L'histoire :
Après avoir travaillé durant 15 ans à Los Angeles chez Mickey Walt, Alex est revenue s’échouer à Bandini, la petite ville de son enfance. Sa maison s’ouvre sur un paysage de cheminées d’usine des plus désespérants. Alex maudit cette ville et ses habitants. Il n’a qu’une hantise : croiser les parents de ses anciens camardes d’école, dont il vient de retrouver le who’s who de 1976. Dès qu’il sort de chez lui, il s’aperçoit qu’il a tout raté : son ami n’est pas poète, son mentor et professeur n’est plus qu’un clochard. Il n’ose même pas aborder la plus jolie fille du lycée, l’ex amour de sa vie. Tout s’acharne à lui remonter ses aigreurs d’enfance. Il tolère toutefois Jérôme, un vieux copain d’enfance avec qui il regarde à heure fixe une série Z à la télé. Aujourd’hui, Alex est alcoolique, dépressif, constipé ( ! ), asocial et s’enfonce peu à peu dans un délire de persécution sans fin. Il passe le plus clair de ses journées à remplir des verres et les vider, à dessiner des petits lapins qu’il déchire aussitôt en miette, puis à tout broyer chez lui, tant cette vie solitaire et stérile le dégoûte de, lui-même. Il n’a pas de présent, pas d’avenir et un passé qu’il déteste.

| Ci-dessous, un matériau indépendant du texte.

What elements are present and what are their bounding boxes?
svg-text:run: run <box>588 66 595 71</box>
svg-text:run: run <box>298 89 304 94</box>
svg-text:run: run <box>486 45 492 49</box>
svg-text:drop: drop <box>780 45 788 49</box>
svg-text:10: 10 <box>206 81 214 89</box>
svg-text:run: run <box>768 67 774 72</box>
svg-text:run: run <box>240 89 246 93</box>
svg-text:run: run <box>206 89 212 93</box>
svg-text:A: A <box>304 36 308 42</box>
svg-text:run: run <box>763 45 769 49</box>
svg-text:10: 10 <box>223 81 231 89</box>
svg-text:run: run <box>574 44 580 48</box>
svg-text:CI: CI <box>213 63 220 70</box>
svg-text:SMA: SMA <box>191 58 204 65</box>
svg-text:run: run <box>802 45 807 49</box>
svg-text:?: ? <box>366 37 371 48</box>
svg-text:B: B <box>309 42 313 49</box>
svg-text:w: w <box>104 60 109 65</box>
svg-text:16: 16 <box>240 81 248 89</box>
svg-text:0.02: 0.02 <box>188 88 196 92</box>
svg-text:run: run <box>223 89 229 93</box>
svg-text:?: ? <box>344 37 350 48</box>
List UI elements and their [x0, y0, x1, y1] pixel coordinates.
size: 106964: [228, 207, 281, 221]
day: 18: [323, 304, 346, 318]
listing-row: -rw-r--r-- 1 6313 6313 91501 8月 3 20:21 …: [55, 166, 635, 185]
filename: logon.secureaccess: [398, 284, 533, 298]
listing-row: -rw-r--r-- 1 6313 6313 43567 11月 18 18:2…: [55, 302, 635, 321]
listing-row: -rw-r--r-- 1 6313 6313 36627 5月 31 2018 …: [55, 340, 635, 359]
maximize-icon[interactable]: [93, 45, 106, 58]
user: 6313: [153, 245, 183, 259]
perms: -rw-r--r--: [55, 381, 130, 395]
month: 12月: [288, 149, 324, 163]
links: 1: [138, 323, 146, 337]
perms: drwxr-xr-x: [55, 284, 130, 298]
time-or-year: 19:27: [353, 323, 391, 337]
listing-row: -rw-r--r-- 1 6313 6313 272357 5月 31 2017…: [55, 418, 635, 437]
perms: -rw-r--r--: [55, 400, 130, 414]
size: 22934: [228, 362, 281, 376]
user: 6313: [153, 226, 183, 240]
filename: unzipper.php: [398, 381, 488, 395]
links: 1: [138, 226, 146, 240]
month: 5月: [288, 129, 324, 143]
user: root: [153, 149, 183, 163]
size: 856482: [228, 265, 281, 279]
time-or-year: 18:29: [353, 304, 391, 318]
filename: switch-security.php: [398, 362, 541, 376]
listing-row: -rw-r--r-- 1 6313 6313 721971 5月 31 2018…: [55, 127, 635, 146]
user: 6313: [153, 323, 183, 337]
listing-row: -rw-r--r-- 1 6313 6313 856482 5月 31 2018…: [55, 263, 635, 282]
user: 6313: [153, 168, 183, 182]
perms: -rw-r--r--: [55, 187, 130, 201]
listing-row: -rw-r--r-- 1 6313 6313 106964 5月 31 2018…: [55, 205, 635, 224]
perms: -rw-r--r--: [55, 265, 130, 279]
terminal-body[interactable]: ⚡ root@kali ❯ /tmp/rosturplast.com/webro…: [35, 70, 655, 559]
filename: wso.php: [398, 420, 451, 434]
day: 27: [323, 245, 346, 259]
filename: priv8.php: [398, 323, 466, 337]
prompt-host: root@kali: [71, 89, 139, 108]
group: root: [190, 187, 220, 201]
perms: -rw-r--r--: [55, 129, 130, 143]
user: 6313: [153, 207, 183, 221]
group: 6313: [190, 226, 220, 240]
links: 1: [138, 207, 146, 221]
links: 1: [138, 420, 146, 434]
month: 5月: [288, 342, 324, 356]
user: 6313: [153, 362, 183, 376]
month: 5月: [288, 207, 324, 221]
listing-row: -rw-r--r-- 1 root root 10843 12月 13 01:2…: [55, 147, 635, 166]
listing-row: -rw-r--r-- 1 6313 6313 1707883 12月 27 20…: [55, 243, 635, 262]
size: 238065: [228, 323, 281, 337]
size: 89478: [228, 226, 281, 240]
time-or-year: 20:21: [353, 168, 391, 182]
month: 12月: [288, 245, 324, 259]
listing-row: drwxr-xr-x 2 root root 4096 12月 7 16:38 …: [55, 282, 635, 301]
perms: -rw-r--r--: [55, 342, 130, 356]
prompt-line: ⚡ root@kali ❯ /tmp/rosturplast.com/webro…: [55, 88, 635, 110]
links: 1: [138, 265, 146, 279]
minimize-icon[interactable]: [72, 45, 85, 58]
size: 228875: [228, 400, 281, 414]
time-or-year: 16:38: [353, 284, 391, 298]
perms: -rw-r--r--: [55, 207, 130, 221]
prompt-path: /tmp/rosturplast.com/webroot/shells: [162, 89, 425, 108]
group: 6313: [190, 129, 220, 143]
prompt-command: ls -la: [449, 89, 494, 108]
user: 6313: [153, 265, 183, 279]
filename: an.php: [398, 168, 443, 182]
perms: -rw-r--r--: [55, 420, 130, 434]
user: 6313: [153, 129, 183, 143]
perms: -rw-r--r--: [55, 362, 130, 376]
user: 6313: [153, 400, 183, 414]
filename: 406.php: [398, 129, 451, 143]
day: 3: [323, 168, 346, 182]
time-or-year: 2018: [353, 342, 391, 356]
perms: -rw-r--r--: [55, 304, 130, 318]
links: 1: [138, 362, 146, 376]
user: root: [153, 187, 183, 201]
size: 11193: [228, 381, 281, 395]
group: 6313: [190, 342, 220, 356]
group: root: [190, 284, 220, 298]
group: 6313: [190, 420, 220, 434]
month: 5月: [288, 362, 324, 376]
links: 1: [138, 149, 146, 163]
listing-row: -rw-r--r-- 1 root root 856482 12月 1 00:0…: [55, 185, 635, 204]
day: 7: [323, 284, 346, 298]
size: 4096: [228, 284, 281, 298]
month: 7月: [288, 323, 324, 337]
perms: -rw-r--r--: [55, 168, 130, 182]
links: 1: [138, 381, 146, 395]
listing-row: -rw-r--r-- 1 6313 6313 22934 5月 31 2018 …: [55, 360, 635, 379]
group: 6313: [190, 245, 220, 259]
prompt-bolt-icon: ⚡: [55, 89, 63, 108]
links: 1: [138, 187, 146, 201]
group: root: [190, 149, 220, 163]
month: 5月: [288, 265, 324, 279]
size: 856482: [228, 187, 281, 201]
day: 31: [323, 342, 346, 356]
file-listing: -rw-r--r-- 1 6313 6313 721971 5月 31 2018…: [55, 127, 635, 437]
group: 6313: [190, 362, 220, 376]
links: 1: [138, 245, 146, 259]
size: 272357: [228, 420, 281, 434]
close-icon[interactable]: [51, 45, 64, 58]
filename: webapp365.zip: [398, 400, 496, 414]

Ce qu'on en pense sur la planète BD :
Cette histoire de Mark Kalesniko, dessinateur indépendant américain, n’a strictement rien à voir avec ses collaborations avec Disney sur le Roi lion ou Mulan. Intelligent, bourré d’émotions, largement autobiographique, son récit s’interroge sur le sens de la vie. A l’aide d’un trait simple et finement ciselé, il découpe en plusieurs chapitres la malédiction d’un artiste et l’angoisse de la page blanche. En ce sens, Alex est l’opposé total du Blankets de Craig Thompson. Lorsque le héros de Blankets, également dessinateur, tombait amoureux de la vie, Alex sombre au fond du trou. En proie avec ses démons (et ils sont nombreux), l’artiste ne voit plus de solution à son art. La représentation canine d’Alex en fait le seul personnage zoomorphique de l’album. Ce biais permet à Kelesniko de singer ce simulacre de vie docile dans laquelle nous nous fondons tous et en même temps, d’atténuer partiellement l’autodestruction à laquelle se livre son héros. Si le personnage est complètement dépressif, le mode narratif est quant à lui plus humoristique. Alex est conscient du ridicule de ses crises et tourne tout à l’ironie. Il balance par la fenêtre pinceaux, tableaux et même un rôti de bœuf, qui atterrit sur la pelouse de sa bienveillante voisine. Cette dernière participera à sa rédemption finale, terrible.